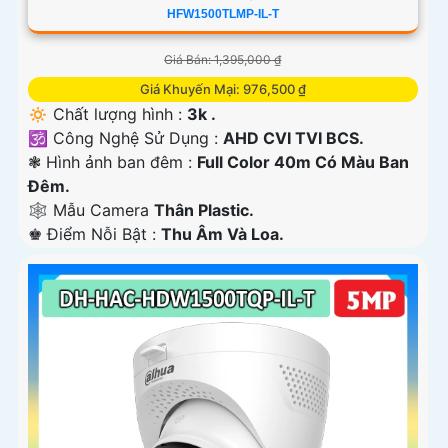
HFW1500TLMP-IL-T
Giá Bán: 1,395,000 ₫
Giá Khuyến Mại: 976,500 ₫
🔅 Chất lượng hình :
3k .
🕉️ Công Nghệ Sử Dụng :
AHD CVI TVI BCS.
❃ Hình ảnh ban đêm :
Full Color 40m Có Màu Ban
Ðêm.
🕸️ Mẫu Camera
Thân Plastic.
️♚ Điểm Nỗi Bật :
Thu Âm Và Loa.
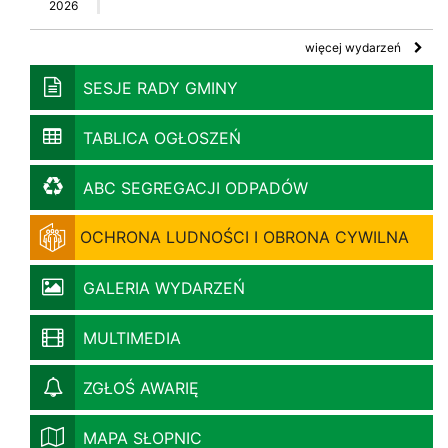
2026
więcej wydarzeń
SESJE RADY GMINY
TABLICA OGŁOSZEŃ
ABC SEGREGACJI ODPADÓW
OCHRONA LUDNOŚCI I OBRONA CYWILNA
GALERIA WYDARZEŃ
MULTIMEDIA
ZGŁOŚ AWARIĘ
MAPA SŁOPNIC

○ ○ ○ ○ ○ ○ ○

WHAT YOU ARE ASKED TO DO: Set down exactly what runs from the line with "SESJE RADY GMINY" to the last line of the data above, including both of those lines and no others.

RESULT:
SESJE RADY GMINY
TABLICA OGŁOSZEŃ
ABC SEGREGACJI ODPADÓW
OCHRONA LUDNOŚCI I OBRONA CYWILNA
GALERIA WYDARZEŃ
MULTIMEDIA
ZGŁOŚ AWARIĘ
MAPA SŁOPNIC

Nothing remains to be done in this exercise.